Email: kaufmann@MPIIB-Berlin.MPG.DE
Senior author: S. H. E. Kaufmann


Pneumonia is the most common cause of death from infectious disease in the western hemisphere. Pathophysiological and protective processes are initiated by pattern recognition of microbial structures. To provide the molecular framework for a better understanding of processes relevant to host defence in pneumonia, we performed pulmonary transcriptome analysis in mice infected with the major bacterial and viral agents of community-acquired pneumonia, Streptococcus pneumoniae and influenza A virus. We detected differential expression of 1300 genes after infection with either pathogen.

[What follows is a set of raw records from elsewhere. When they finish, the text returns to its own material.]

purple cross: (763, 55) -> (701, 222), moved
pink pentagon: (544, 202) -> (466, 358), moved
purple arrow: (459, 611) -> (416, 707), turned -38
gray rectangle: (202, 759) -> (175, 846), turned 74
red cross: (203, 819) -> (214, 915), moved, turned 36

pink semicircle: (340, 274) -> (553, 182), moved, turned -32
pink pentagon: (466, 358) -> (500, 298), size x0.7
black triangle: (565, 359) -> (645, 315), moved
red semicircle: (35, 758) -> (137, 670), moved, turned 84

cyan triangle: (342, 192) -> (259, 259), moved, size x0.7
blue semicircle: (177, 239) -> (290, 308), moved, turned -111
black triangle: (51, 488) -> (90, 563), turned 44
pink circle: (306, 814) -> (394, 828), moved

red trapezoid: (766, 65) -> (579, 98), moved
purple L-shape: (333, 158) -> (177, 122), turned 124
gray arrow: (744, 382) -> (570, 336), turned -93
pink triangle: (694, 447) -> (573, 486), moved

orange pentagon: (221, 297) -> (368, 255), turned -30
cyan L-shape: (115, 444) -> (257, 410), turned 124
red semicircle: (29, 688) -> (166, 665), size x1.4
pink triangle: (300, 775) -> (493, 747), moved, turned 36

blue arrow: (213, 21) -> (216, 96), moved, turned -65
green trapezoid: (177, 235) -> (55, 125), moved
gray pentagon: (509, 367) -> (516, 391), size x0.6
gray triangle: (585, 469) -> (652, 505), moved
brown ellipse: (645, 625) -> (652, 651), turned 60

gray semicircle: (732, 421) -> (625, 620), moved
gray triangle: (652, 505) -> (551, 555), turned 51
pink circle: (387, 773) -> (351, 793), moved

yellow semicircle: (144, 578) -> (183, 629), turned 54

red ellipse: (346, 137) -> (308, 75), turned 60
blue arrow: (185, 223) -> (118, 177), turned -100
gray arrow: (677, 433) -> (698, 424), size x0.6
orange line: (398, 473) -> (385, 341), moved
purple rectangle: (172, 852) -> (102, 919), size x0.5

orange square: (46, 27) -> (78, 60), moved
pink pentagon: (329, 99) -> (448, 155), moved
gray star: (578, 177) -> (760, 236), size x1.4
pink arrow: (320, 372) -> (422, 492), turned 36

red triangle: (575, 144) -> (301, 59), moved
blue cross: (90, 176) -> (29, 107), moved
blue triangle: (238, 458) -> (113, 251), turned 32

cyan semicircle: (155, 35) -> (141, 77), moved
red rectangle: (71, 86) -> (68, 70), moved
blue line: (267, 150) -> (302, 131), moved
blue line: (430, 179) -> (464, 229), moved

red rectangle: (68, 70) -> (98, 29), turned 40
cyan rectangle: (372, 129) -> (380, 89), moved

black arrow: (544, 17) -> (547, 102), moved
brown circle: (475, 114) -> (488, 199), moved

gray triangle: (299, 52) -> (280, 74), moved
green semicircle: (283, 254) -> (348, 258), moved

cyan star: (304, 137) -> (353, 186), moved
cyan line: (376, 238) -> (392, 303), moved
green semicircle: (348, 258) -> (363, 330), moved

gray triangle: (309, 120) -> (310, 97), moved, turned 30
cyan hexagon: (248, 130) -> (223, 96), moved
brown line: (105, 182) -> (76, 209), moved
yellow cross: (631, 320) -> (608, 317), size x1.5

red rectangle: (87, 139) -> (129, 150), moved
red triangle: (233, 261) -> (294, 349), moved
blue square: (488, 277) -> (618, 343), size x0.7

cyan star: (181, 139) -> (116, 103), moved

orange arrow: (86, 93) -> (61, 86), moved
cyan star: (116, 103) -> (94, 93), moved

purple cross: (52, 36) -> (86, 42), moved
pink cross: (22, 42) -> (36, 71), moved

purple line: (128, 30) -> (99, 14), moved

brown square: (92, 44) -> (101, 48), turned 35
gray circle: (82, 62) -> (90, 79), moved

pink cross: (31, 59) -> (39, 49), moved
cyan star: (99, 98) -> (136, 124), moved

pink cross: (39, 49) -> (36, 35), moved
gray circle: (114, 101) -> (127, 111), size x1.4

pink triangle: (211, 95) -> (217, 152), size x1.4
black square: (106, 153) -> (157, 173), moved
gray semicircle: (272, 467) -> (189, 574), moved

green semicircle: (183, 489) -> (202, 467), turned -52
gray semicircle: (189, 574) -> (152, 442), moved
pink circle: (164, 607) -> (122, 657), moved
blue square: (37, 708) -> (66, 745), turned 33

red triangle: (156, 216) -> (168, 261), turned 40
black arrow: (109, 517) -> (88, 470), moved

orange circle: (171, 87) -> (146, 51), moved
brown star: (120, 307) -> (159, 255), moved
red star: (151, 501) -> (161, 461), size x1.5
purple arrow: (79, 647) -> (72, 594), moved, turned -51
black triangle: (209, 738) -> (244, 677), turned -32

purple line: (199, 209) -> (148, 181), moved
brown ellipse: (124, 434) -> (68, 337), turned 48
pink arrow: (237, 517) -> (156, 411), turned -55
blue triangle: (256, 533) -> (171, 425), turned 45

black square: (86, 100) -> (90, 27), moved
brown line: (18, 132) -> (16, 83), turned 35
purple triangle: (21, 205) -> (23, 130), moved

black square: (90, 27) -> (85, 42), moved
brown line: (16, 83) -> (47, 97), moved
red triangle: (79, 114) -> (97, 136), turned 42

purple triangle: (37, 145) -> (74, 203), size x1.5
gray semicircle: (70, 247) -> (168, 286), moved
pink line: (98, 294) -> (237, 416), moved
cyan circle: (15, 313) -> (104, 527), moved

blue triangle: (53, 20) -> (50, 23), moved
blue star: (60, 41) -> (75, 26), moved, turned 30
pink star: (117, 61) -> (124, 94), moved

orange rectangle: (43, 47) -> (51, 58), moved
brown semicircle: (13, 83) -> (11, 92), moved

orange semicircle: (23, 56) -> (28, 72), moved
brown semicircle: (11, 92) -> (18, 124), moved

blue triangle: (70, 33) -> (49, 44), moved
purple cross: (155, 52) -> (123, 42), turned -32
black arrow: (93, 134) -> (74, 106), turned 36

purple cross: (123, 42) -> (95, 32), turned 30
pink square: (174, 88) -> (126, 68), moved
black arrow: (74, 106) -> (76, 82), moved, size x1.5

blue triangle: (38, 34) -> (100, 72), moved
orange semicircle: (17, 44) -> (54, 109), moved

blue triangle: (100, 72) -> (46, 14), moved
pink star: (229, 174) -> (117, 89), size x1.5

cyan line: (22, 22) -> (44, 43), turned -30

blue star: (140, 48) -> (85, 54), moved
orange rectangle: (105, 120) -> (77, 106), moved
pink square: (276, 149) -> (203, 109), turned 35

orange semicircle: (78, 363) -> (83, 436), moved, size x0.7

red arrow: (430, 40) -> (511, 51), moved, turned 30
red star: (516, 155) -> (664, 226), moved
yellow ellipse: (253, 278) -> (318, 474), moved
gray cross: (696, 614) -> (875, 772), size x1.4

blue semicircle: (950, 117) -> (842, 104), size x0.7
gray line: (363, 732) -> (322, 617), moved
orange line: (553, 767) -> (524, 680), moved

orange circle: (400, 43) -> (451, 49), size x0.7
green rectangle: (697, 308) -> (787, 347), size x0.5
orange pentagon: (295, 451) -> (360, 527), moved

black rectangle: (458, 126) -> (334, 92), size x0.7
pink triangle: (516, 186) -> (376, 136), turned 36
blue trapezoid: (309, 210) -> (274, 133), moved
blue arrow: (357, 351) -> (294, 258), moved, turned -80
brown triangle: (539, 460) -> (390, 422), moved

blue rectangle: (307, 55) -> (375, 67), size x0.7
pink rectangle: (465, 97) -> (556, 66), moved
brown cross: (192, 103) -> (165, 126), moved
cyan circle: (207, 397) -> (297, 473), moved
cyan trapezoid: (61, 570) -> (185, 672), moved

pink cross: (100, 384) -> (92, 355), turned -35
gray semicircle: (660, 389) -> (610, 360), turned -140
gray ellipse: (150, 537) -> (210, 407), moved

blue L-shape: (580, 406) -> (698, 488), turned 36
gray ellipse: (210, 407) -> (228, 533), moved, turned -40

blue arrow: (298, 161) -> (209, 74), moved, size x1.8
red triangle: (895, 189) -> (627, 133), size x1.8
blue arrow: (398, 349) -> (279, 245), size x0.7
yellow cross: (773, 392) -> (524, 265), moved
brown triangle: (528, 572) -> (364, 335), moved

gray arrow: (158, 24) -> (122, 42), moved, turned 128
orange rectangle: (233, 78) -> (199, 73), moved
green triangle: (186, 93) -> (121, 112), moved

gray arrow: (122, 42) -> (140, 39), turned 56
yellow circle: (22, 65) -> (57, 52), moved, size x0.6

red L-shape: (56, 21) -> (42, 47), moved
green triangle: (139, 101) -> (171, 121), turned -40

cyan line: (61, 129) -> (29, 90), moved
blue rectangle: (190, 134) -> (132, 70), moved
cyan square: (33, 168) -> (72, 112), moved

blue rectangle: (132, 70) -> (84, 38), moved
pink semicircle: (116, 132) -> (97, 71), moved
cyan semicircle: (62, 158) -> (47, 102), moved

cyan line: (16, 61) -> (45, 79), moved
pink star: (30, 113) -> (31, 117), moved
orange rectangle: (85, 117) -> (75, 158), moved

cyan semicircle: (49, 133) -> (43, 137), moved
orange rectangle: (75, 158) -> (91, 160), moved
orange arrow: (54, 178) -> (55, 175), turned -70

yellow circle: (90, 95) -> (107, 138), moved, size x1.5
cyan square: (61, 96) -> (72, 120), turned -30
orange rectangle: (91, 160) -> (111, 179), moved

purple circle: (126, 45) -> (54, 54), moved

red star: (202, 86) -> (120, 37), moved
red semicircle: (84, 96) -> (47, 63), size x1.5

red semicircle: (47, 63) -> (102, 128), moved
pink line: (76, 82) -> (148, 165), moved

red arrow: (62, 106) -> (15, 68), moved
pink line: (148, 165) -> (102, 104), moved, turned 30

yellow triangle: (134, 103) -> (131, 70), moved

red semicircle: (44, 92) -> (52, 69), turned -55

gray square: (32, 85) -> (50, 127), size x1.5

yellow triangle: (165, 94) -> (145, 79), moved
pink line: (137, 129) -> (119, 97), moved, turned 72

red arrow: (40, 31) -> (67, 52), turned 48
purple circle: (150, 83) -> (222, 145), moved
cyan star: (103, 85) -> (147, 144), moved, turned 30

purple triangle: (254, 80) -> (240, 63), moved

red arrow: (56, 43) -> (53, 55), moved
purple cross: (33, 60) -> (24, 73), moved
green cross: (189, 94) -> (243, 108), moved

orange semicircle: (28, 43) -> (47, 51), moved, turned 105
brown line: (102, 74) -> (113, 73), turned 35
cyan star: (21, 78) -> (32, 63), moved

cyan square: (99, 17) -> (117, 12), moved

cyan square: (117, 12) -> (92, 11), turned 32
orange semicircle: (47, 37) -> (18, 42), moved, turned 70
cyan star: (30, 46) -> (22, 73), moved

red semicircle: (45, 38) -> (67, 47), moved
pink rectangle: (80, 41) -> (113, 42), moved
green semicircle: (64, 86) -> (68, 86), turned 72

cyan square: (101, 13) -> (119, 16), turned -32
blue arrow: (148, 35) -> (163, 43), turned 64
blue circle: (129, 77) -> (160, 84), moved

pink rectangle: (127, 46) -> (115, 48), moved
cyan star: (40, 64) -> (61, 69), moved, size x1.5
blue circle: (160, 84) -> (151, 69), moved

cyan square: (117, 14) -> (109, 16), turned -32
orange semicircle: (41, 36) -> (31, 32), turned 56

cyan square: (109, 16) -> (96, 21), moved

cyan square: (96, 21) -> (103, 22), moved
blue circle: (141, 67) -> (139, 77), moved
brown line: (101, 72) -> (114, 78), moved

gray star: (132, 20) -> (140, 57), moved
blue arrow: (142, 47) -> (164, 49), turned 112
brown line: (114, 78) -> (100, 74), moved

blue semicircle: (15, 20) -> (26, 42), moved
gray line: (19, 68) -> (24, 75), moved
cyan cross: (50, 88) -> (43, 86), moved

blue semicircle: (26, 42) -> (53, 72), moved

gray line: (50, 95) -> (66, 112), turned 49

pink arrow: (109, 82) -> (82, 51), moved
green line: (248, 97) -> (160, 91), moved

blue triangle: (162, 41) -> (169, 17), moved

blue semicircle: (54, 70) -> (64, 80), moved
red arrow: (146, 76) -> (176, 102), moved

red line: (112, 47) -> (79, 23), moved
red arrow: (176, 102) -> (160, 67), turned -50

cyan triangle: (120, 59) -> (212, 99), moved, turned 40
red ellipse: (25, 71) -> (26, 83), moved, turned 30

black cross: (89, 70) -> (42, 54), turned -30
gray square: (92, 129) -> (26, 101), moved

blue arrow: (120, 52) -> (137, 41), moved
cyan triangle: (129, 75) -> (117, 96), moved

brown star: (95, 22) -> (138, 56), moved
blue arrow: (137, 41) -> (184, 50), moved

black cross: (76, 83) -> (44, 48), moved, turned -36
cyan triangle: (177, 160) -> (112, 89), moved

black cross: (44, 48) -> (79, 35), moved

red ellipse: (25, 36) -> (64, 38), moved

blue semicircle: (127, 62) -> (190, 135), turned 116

Of these, approximately 36% or 30% were specific for pneumococcal or influenza infection, respectively, yielding pathogen-specific as well as shared inflammatory transcriptional signatures. These results not only reveal a differential response on the cytokine and chemokine levels but also emphasize the important role of genes implicated in regulation and fine tuning of inflammation. As one, albeit unexpected, key feature of pneumococcal pneumonia we discovered down-regulation of B-cell responses, probably reflecting a pneumococcal virulence strategy. The pathophysiological consequences of influenza A virus infection were reflected by the emerging protective T-cell response and differential induction of genes involved in tissue regeneration and proliferation. These data provide new insights into pathogenesis of the most common forms of pneumonia, highlighting the value of transcriptional profiling for the elucidation of underlying mechanisms.